Indeed, the value of innovation is priceless, but on the other hand the cost of uncertainty that shadows the currently available long-term efficacy and cost-effectiveness results of AF ablation could be enormous. Being in agreement with Dr Mark Estes, 43 we would also like to underline the fact that clinical electrophysiology has earned its credentials by driving through careful, evidence-based steps during the last decades. Many electrophysiologists who are afraid that enthusiasm should have been tempered by reality, especially in the case of persistent AF, would argue that a critical appraisal of AF ablation’s cost-effectiveness should have to challenge effectiveness before addressing the cost issue.

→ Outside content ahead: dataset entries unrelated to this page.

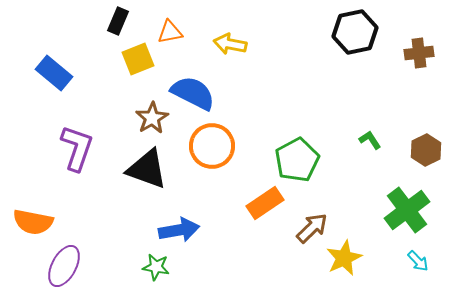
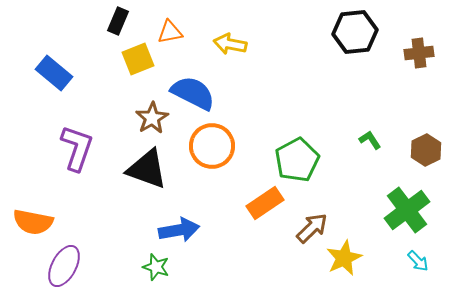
black hexagon: rotated 6 degrees clockwise
green star: rotated 8 degrees clockwise
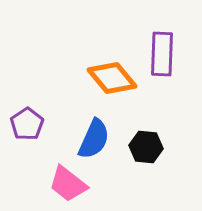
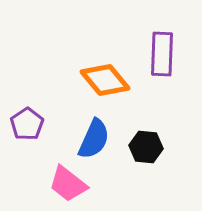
orange diamond: moved 7 px left, 2 px down
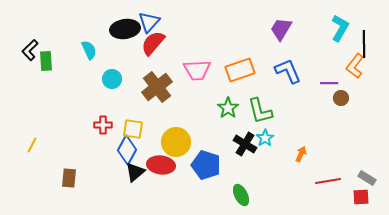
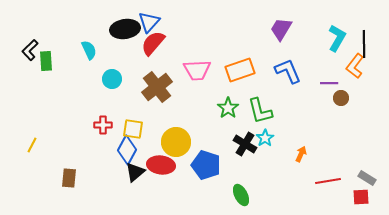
cyan L-shape: moved 3 px left, 10 px down
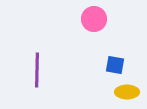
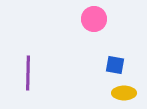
purple line: moved 9 px left, 3 px down
yellow ellipse: moved 3 px left, 1 px down
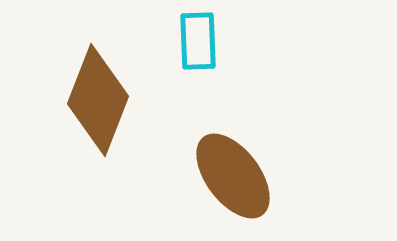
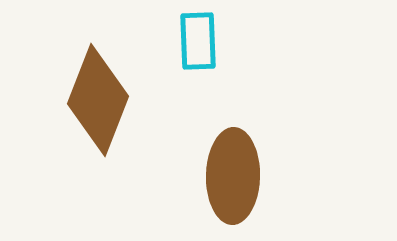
brown ellipse: rotated 38 degrees clockwise
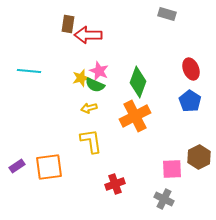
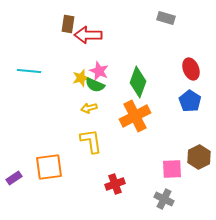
gray rectangle: moved 1 px left, 4 px down
purple rectangle: moved 3 px left, 12 px down
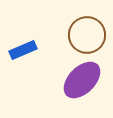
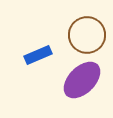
blue rectangle: moved 15 px right, 5 px down
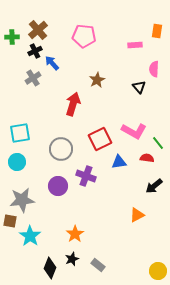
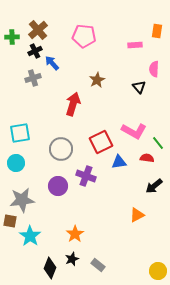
gray cross: rotated 14 degrees clockwise
red square: moved 1 px right, 3 px down
cyan circle: moved 1 px left, 1 px down
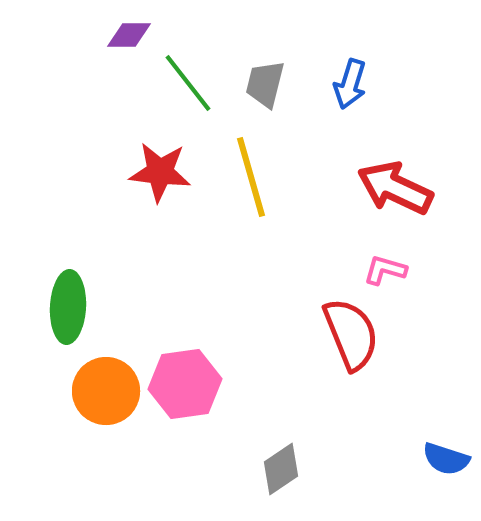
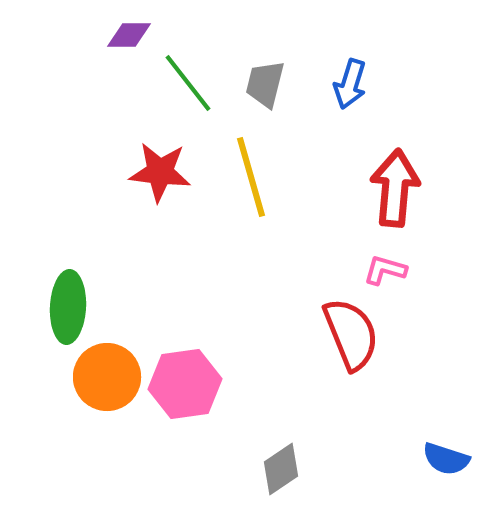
red arrow: rotated 70 degrees clockwise
orange circle: moved 1 px right, 14 px up
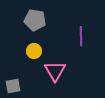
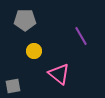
gray pentagon: moved 10 px left; rotated 10 degrees counterclockwise
purple line: rotated 30 degrees counterclockwise
pink triangle: moved 4 px right, 3 px down; rotated 20 degrees counterclockwise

In conclusion, catheter ablation of AF is a constantly evolving therapy that targets a heterogeneous patient population. The continuously improving ablative techniques, complemented by advanced mapping modalities, have enabled the achievement of reproducible efficacy, at least in certain patient subgroups. There is early evidence that ablation may be a cost-effective treatment option compared with medical therapy. However, several pieces are still missing from the cost-effectiveness puzzle. The completion of properly designed prospective, randomized trials or (medical, economic, quality of life) outcome observational studies which would quantify the long-term effects of this therapy will delineate in which patients catheter ablation can exert tangible beneficial effects at an acceptable cost and will provide valuable evidence to optimize the organization of modern laboratories and maximize efficiency in health-care provision.
Conflict of interest: none declared.
Funding
S.T. is supported by a training fellowship provided by the European Heart Rhythm Association. This work was undertaken and supported by the Hellenic Cardiovascular Research Society.